(Beginning of Data supplied)

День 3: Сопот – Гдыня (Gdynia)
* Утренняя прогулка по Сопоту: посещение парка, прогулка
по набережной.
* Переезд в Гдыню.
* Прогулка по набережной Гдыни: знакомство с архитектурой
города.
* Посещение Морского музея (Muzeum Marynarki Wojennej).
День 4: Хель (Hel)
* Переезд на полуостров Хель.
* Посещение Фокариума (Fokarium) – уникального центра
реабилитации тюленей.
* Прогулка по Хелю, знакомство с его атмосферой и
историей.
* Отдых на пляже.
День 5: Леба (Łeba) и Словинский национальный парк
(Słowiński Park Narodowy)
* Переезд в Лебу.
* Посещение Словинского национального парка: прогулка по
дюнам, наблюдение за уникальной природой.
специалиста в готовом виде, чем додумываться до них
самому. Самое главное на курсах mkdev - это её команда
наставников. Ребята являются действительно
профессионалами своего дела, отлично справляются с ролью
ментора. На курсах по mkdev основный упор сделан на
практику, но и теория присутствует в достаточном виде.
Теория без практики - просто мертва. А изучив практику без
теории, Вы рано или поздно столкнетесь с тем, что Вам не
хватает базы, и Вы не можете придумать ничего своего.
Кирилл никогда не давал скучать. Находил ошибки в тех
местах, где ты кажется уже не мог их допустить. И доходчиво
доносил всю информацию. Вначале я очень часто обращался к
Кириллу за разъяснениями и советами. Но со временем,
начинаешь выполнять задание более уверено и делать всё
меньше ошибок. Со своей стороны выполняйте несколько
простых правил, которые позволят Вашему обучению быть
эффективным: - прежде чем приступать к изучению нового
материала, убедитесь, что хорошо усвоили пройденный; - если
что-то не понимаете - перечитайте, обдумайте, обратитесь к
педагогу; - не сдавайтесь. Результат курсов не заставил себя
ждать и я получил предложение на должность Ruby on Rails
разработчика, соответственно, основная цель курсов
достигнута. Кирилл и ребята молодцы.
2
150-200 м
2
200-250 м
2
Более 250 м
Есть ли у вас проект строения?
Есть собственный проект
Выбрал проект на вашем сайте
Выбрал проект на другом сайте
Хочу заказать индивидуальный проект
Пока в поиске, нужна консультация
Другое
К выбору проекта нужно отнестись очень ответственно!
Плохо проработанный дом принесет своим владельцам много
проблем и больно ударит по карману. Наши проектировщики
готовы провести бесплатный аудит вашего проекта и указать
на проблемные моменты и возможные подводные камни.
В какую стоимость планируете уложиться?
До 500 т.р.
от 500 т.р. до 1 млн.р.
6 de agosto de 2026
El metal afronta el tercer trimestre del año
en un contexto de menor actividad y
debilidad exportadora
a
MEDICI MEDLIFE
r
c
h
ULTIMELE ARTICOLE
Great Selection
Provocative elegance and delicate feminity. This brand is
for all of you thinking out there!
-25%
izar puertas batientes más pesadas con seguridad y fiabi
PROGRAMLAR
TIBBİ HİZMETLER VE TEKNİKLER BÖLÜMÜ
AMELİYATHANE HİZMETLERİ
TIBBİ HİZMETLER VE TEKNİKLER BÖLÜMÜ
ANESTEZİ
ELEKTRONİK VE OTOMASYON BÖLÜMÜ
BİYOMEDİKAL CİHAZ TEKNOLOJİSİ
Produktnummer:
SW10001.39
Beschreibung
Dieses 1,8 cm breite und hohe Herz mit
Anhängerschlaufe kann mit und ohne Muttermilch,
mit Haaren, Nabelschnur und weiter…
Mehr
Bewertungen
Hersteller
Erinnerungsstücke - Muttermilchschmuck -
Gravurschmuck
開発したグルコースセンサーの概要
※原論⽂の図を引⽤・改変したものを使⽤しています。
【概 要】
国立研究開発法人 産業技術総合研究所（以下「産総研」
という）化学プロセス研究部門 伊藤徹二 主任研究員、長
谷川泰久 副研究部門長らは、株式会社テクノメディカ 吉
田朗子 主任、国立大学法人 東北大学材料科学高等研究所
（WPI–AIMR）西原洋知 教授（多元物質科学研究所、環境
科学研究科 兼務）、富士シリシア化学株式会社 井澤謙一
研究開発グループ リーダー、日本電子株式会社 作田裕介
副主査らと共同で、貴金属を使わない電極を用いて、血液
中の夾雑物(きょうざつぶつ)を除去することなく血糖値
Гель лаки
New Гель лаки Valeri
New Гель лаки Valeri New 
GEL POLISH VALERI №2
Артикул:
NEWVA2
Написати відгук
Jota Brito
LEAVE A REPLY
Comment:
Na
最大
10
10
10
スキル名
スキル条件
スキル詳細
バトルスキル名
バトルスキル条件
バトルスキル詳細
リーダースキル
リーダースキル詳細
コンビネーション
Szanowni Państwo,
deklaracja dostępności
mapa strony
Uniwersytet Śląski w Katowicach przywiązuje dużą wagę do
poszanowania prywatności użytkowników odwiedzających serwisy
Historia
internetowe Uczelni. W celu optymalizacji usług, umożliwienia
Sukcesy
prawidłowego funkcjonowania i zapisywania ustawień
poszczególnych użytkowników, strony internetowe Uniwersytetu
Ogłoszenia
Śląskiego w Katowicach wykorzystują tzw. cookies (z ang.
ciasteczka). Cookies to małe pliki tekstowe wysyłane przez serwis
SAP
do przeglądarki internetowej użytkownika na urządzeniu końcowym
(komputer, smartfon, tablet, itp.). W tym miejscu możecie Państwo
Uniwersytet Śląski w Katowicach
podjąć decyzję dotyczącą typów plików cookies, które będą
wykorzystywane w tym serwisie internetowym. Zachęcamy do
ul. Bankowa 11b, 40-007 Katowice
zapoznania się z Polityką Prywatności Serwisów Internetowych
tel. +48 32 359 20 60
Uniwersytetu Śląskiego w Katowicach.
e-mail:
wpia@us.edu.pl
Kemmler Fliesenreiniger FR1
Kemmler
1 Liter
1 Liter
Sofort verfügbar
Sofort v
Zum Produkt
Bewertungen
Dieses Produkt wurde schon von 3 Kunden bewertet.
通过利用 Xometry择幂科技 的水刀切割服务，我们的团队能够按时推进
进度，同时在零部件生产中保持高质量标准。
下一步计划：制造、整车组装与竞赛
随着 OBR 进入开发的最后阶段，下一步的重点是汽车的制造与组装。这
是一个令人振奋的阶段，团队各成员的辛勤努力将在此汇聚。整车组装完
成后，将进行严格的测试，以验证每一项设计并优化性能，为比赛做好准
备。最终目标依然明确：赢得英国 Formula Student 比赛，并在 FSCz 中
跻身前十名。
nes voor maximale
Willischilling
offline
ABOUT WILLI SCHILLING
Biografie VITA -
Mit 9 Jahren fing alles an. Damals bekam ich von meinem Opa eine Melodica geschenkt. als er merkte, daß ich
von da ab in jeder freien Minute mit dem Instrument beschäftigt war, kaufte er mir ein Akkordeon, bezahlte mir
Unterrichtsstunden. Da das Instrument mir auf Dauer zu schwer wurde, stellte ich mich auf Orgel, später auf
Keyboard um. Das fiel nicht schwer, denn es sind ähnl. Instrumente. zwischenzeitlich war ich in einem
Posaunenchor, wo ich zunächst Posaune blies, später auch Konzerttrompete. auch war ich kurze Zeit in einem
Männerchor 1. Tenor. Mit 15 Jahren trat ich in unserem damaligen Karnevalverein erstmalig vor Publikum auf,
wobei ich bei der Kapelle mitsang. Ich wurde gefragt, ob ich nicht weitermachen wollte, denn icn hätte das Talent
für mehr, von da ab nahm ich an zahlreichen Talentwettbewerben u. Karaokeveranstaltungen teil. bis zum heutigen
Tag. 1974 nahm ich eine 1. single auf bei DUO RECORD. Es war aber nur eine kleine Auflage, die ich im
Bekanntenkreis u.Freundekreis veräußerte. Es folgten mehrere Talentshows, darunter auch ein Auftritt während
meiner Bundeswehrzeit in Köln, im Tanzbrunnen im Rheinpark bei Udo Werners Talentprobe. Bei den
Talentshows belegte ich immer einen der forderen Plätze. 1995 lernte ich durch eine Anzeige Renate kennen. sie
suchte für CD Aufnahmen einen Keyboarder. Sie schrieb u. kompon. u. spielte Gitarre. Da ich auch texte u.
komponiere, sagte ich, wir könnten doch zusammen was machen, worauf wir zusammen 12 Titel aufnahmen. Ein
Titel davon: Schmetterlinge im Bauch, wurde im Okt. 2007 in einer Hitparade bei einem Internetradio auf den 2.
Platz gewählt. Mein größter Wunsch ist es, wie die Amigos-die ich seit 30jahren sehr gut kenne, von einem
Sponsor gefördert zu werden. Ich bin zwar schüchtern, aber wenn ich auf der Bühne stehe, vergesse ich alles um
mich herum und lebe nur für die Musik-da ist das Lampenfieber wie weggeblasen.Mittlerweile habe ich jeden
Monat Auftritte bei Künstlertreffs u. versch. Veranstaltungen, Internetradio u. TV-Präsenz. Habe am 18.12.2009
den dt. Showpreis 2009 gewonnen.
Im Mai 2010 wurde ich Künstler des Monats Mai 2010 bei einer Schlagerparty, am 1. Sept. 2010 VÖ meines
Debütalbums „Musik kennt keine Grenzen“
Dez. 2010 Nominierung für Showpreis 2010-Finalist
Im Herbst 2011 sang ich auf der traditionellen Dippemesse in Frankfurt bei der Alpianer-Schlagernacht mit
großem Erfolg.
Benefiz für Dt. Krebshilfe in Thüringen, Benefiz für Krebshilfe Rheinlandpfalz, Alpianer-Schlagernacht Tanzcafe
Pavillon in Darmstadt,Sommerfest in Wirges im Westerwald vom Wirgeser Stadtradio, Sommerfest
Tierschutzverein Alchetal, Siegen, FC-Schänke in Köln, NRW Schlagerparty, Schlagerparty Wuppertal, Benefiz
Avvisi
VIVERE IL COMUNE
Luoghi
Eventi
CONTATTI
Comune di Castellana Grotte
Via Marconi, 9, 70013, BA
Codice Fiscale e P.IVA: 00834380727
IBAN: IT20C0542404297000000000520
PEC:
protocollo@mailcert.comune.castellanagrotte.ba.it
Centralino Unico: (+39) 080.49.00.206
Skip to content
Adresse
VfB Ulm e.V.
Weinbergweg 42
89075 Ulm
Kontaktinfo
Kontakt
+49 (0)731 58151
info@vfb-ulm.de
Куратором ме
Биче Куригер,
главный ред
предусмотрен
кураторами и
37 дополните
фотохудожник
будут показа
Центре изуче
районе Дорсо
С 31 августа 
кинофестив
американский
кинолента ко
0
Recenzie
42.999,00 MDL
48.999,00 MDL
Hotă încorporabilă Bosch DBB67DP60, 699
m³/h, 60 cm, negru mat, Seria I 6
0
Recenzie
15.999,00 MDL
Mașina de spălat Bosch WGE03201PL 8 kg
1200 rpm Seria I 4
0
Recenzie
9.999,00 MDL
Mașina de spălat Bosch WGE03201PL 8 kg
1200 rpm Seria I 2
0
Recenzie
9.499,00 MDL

(End of Data supplied)

→ Your task:
Wherever the string "strony" occurs in the data, copy the line that holds it.

→ Response area:
mapa strony
poszczególnych użytkowników, strony internetowe Uniwersytetu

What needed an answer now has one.